それは、スクリーンから放たれる色と光です。
特に場面が移り変わるシーンを単なる切り替えにするのではなく、近いのか遠いのかわからない混ざったような優しい色と光で表現していたことが印象的でした。
物語のラストもこの感じで終わるのかと早くも予想ができてしまいましたが、とても良かったです。
特に色の部分だと、青と赤、そしてそのグラデーションのようなネオンカラーが特徴的でした。
ダイナーの装飾や、パトカーのサイレンなどの印象が強かったからでしょうか。
ここでも、パトカーを警察という厳格な存在よりも動く色として捉えられる部分が大きいように感じました。
先ほども述べましたがこれもシリアスさを色で和らげていたのではないかと考えられます。

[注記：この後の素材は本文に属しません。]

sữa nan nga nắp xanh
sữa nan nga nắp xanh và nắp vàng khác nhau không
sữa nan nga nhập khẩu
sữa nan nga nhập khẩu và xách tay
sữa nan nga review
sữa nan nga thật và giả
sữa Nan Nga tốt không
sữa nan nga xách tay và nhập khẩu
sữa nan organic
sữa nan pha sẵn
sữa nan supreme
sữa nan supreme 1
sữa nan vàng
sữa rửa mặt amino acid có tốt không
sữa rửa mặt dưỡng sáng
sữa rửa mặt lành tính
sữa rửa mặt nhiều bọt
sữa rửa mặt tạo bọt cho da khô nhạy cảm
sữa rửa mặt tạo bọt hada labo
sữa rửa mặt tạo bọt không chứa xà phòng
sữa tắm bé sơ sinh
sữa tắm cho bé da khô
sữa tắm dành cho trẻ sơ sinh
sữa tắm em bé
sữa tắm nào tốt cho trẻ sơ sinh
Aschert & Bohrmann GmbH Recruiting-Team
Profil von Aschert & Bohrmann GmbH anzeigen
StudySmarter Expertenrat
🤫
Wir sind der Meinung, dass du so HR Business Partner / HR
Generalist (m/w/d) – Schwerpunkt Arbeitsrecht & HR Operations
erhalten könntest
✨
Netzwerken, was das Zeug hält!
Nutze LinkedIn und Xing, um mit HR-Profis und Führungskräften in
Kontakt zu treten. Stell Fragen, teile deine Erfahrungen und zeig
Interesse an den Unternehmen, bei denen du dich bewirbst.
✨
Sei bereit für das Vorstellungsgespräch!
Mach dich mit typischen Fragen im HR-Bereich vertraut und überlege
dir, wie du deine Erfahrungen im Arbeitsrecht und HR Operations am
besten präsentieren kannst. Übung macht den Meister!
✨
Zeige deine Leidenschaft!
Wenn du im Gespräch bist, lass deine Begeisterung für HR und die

いろいろ考えると『WAVES/ウェイブス』は絶妙ですね。
かなり計算立てられた狙いによって完成している映画なのではないでしょうか。
『WAVES/ウェイブス』タイトルの意味とは
言うまでもなく、本作のタイトル『WAVES/ウェイブス』は様々な波を表現していたと考えられます。
個人的には3つほど波を感じ取ることができました。
ひとつは、音の波です。歌詞の全てを理解することはできませんでしたが、楽曲は全て素晴らしかったです。
ふたつめは、色の波長です。先ほども色について述べましたが、他にもエミリーとルークがスプリンクラーの水によってできた虹を見つけていました。

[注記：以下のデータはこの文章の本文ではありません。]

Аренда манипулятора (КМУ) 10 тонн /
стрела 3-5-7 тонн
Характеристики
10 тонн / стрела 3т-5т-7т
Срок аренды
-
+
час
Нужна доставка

このあたりでも色の波の表現を強調したかったのだと思います。
そして3つ目は海の波です。『WAVES/ウェイブス』では海が出てくるシーンが非常に印象的でした。
海の波をダイレクトに映し出して、タイトルもウェイブスにしている部分では本作が音楽をダイレクトに登場人物の感情に反映しているような全体としてのダイレクトさの一貫性があって良かったと思います。
また、エミリーが自転車で街を駆け抜けて行くシーンが何度か出てきたと思うのですが、あれも場面を波として振動させていたのではないか?と深読みしてしまいます。
何はともあれ素晴らしい雰囲気の作品でした。
A24は次にどんな作品を見せてくれるのかまだまだ期待してしまいます。